It turns out that all our fields are stored and restoring from the
source data is a bit of problem. I've tried DIH/SorEntityProcessor and
it seems to be working out good, so I'll probably end up using it.
Thank you!
--
Warm regards,
Artem Karpenko
On 04.02.2013 19:58, Lance Norskog wrote:
A side problem here is text analyzers: the analyzers have changed how
they split apart text for searching, and are matched pairs. That is, the
analyzer queries are created matching what the analyzer did when
indexing. If you do this binary upgrade sequence, the indexed data will
not match what the analyzers do. It is not a major problem, but queries
will not bring back what you expect.
Also, in 4.x, the unique field has to be called 'id' and every document
needs a '_version_' field.
On 02/04/2013 09:32 AM, Upayavira wrote:
Just to add a little to the good stuff Shawn has shared here - Solr 4.1
does not support 1.4.1 indexes. If you cannot re-index (by far
recommended), then first upgrade to 3.6, then optimize your index, which
will convert it to 3.6 format. Then you will be able to use that index
in 4.1. The simple logic here is that Solr/Lucene can read the indexes
of the previous major version. Given you are two major versions behind,
you'd have to do it in two steps.
Upayavira
On Mon, Feb 4, 2013, at 03:18 PM, Shawn Heisey wrote:
On 2/4/2013 7:20 AM, Artem OXSEED wrote:
I need to upgrade our Solr installation from 1.4.1 to the latest 4.1.0
version. The question is how to deal with indexes. AFAIU there are two
things to be aware of: file format and index format (excuse me for
possible term mismatch, I'm new to Solr) - and while file format can
(and will automatically?) be updated if old index files are used by new
Solr installation, one cannot say the same about index format. Is it true?
And if the above is true then the question is - should this "index
format" be updated at all - i.e. if we can happily live with it then
it's fine, but I guess that this decision will not bring
performance/feature improvements that were introduced since 1.4.1
version, will it?
Assuming we do need to update this "index format", how to do it? I found
solution on SO
(http://stackoverflow.com/questions/4528063/moving-data-from-solr-1-5-to-solr-4-0)
that includes usage of some "export to XML" feature, maybe with Luke,
some custom-made XSLT transformation and import back. Seems like a lot
to do - although it's quite understandable. However, this answer was
given in 2010 with Solr 4.0 being in pre-alpha - so maybe there are now
tools for this now?
Artem,
When upgrading Solr, the absolute best option is always to delete (or
move) your index directory, let the new version recreate it, and rebuild
from scratch by reindexing from your original data source. This should
always remain an option - the indexes may get corrupted by an unexpected
situation.
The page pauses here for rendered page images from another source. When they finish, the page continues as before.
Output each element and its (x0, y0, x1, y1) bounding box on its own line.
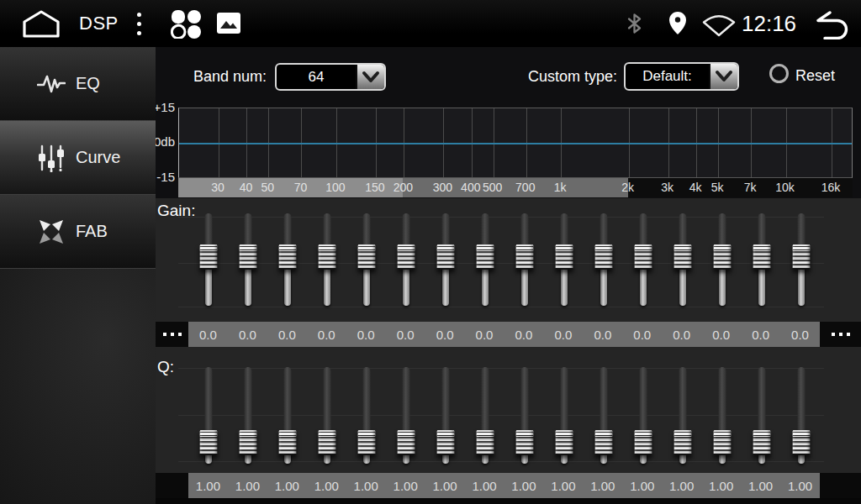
slider-track-upper[interactable] (481, 213, 489, 249)
chevron-down-icon[interactable] (356, 65, 384, 89)
slider-track-lower[interactable] (758, 265, 765, 306)
slider-thumb[interactable] (318, 244, 335, 270)
slider-track-upper[interactable] (204, 367, 212, 434)
slider-track-upper[interactable] (679, 213, 686, 249)
q-slider[interactable] (465, 367, 504, 464)
q-slider[interactable] (386, 367, 425, 464)
sidebar-item-curve[interactable]: Curve (0, 121, 156, 195)
gain-slider[interactable] (702, 213, 742, 306)
band-num-dropdown[interactable]: 64 (275, 63, 386, 91)
back-icon[interactable] (807, 9, 849, 39)
slider-thumb[interactable] (199, 244, 217, 270)
slider-thumb[interactable] (594, 430, 612, 455)
reset-label[interactable]: Reset (795, 67, 835, 85)
slider-track-upper[interactable] (520, 213, 528, 249)
slider-track-upper[interactable] (679, 367, 686, 434)
slider-track-upper[interactable] (362, 367, 370, 434)
slider-track-upper[interactable] (283, 213, 291, 249)
slider-thumb[interactable] (792, 430, 810, 455)
slider-thumb[interactable] (515, 430, 533, 455)
gain-slider[interactable] (623, 213, 663, 306)
slider-thumb[interactable] (753, 430, 770, 455)
slider-track-upper[interactable] (204, 213, 212, 249)
slider-track-upper[interactable] (718, 367, 726, 434)
slider-track-upper[interactable] (244, 367, 251, 434)
slider-track-upper[interactable] (560, 213, 568, 249)
chevron-down-icon[interactable] (709, 64, 737, 89)
slider-track-lower[interactable] (719, 265, 726, 306)
gain-slider[interactable] (504, 213, 544, 306)
slider-track-lower[interactable] (600, 265, 607, 306)
slider-track-upper[interactable] (283, 367, 291, 434)
q-slider[interactable] (228, 367, 267, 464)
slider-track-upper[interactable] (758, 213, 765, 249)
slider-track-lower[interactable] (798, 265, 805, 306)
slider-track-lower[interactable] (363, 265, 370, 306)
q-slider[interactable] (346, 367, 386, 464)
slider-track-upper[interactable] (718, 213, 726, 249)
q-slider[interactable] (623, 367, 663, 464)
slider-track-upper[interactable] (402, 367, 409, 434)
slider-thumb[interactable] (357, 244, 375, 270)
custom-type-dropdown[interactable]: Default: (624, 62, 739, 91)
more-bands-right-button[interactable] (820, 322, 861, 347)
slider-thumb[interactable] (278, 244, 296, 270)
slider-thumb[interactable] (634, 244, 652, 270)
slider-track-upper[interactable] (600, 367, 607, 434)
slider-thumb[interactable] (239, 430, 256, 455)
gain-slider[interactable] (228, 213, 267, 306)
slider-thumb[interactable] (436, 244, 454, 270)
slider-track-upper[interactable] (441, 367, 449, 434)
slider-track-lower[interactable] (245, 265, 251, 306)
overflow-menu-icon[interactable] (133, 0, 145, 47)
q-slider[interactable] (504, 367, 544, 464)
slider-track-upper[interactable] (520, 367, 528, 434)
slider-track-upper[interactable] (323, 367, 330, 434)
slider-thumb[interactable] (673, 244, 691, 270)
q-slider[interactable] (781, 367, 821, 464)
slider-track-lower[interactable] (561, 265, 568, 306)
gain-slider[interactable] (307, 213, 346, 306)
q-slider[interactable] (425, 367, 465, 464)
gain-slider[interactable] (267, 213, 307, 306)
sidebar-item-fab[interactable]: FAB (0, 195, 156, 269)
sidebar-item-eq[interactable]: EQ (0, 47, 156, 121)
slider-thumb[interactable] (555, 430, 573, 455)
slider-track-lower[interactable] (521, 265, 528, 306)
home-icon[interactable] (20, 9, 62, 38)
gain-slider[interactable] (781, 213, 821, 306)
slider-track-upper[interactable] (639, 367, 647, 434)
q-slider[interactable] (188, 367, 228, 464)
q-slider[interactable] (702, 367, 742, 464)
slider-track-lower[interactable] (403, 265, 409, 306)
gain-slider[interactable] (742, 213, 781, 306)
slider-track-upper[interactable] (600, 213, 607, 249)
slider-track-upper[interactable] (323, 213, 330, 249)
gain-slider[interactable] (386, 213, 425, 306)
gain-slider[interactable] (465, 213, 504, 306)
reset-radio-icon[interactable] (769, 64, 789, 83)
slider-thumb[interactable] (555, 244, 573, 270)
q-slider[interactable] (742, 367, 781, 464)
slider-thumb[interactable] (634, 430, 652, 455)
slider-track-lower[interactable] (324, 265, 330, 306)
slider-thumb[interactable] (476, 430, 494, 455)
slider-track-upper[interactable] (797, 367, 805, 434)
q-slider[interactable] (584, 367, 623, 464)
gain-slider[interactable] (544, 213, 584, 306)
slider-thumb[interactable] (753, 244, 770, 270)
slider-thumb[interactable] (476, 244, 494, 270)
gallery-icon[interactable] (217, 13, 240, 34)
q-slider[interactable] (307, 367, 346, 464)
slider-track-upper[interactable] (362, 213, 370, 249)
gain-slider[interactable] (346, 213, 386, 306)
gain-slider[interactable] (584, 213, 623, 306)
slider-thumb[interactable] (673, 430, 691, 455)
slider-track-upper[interactable] (481, 367, 489, 434)
slider-thumb[interactable] (515, 244, 533, 270)
slider-thumb[interactable] (357, 430, 375, 455)
slider-thumb[interactable] (318, 430, 335, 455)
q-slider[interactable] (663, 367, 702, 464)
slider-track-upper[interactable] (402, 213, 409, 249)
gain-slider[interactable] (188, 213, 228, 306)
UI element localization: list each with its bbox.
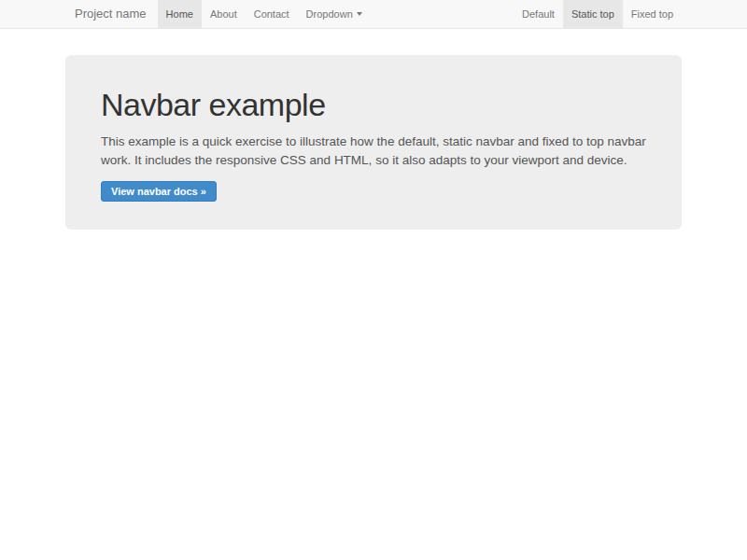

If you have the ability to rebuild your 1.4.1 index from
your original data source, then it should be straightforward to do the
same thing on the new version.
Solr 4.1 can read version 3.x indexes, but I would not be surprised to
find that it can't read the Lucene 2.9.x format that Solr 1.4.1 uses. I
don't know how much difference there is between the 2.9.x format and the
3.x format. I'm not aware of a distinction between "file" and "index"
formats.
If a Solr version supports an older format, then it will read the
segments created in that format, but new segments will be in the new
format. Solr/Lucene index segments on disk are never changed once they
are finalized. They can be merged into new segments and then deleted,
but nothing will ever change them.
Have you stored every single field individually in Solr? If you have,
then you will be able to retrieve the data to reindex into the new
version. If you have fields that are indexed but not stored, then even
with the XML method you will be unable to obtain all the data. It is
fairly normal in a Solr schema to have fields that you can search on but
that are not stored, because stored fields make the index larger.
If you have stored every single field in your index, you can also use
the SolrEntityProcessor in the dataimport handler to import from an old
Solr server to a new one.
The critical piece of the puzzle for upgrading between incompatible
versions is that you must be storing every field in the old version
before you start. If you aren't storing a particular field, then the
data from that field is not retrievable and you must go back to the
original data source.
http://wiki.apache.org/solr/DataImportHandler#SolrEntityProcessor
Thanks,
Shawn